Nearly all of us pay more than these clowns do, when considering the percent of our incomes. And most of us are losing savings or being forced to budget to the extreme these days.
Fuck the ultra rich that never give back. People like Musk are a fucking scourge to our entire society.
They also create large amounts of value. You would get the same tax breaks if you provide the same value for society. You can hate capitalism all you want, but something you can't argue against is that it motivates people to provide value
While I agree with the sentiment it's worth noting that this wealth isn't usually liquid. It's tied up in other assets. Like shares in companies. Liquidating those shares to pay a wealth tax will also dilute their influence in those companies. Not to mention liquidation comes with additional taxes.
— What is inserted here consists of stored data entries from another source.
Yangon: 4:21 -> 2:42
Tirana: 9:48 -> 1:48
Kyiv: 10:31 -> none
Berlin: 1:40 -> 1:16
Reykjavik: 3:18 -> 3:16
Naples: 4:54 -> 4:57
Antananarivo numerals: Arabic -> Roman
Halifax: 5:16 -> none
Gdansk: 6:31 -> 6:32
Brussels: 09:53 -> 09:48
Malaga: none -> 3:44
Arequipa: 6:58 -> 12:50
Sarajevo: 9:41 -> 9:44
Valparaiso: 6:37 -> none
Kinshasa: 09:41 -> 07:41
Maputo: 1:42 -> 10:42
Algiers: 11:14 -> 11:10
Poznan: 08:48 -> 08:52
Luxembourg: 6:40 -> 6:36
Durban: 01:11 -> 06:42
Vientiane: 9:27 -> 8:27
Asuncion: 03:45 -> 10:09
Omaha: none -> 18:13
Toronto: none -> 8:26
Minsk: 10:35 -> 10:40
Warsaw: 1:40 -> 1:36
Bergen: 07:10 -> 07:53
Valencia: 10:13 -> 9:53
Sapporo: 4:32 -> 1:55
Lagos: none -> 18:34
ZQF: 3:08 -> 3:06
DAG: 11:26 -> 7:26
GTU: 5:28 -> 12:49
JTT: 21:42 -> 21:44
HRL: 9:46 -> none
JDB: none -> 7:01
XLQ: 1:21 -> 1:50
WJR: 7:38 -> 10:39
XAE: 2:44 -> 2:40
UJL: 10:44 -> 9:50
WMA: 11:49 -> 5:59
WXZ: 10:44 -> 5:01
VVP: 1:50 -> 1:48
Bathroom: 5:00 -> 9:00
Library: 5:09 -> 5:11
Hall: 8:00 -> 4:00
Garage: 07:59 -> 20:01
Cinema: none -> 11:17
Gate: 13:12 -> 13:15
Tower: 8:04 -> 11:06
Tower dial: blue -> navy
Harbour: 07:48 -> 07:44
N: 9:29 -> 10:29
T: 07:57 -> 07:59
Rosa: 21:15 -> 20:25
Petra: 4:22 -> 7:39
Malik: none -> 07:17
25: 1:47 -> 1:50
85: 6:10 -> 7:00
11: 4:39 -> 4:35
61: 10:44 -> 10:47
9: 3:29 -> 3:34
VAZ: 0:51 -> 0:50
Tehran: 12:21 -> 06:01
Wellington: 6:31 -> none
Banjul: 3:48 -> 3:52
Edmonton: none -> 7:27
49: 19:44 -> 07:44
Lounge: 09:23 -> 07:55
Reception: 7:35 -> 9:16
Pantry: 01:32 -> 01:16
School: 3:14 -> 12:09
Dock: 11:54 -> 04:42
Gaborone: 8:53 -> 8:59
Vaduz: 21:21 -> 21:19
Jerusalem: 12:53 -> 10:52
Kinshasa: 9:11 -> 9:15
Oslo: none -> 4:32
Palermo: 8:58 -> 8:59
I wonder how having assets seized would affect their tax return. It could be that it would be beneficial for them to put up a fight and get the assets seized instead of liquidating them and then being subject to a huge tax bill.
Look, our politicians are bought and paid for so I'm going to suggest something unorthodox here: we get the blood boys to float the idea of a wealth tax with these people.
A man's never as vulnerable and open to new ideas as when he's siphoning the life force from his best blood boy.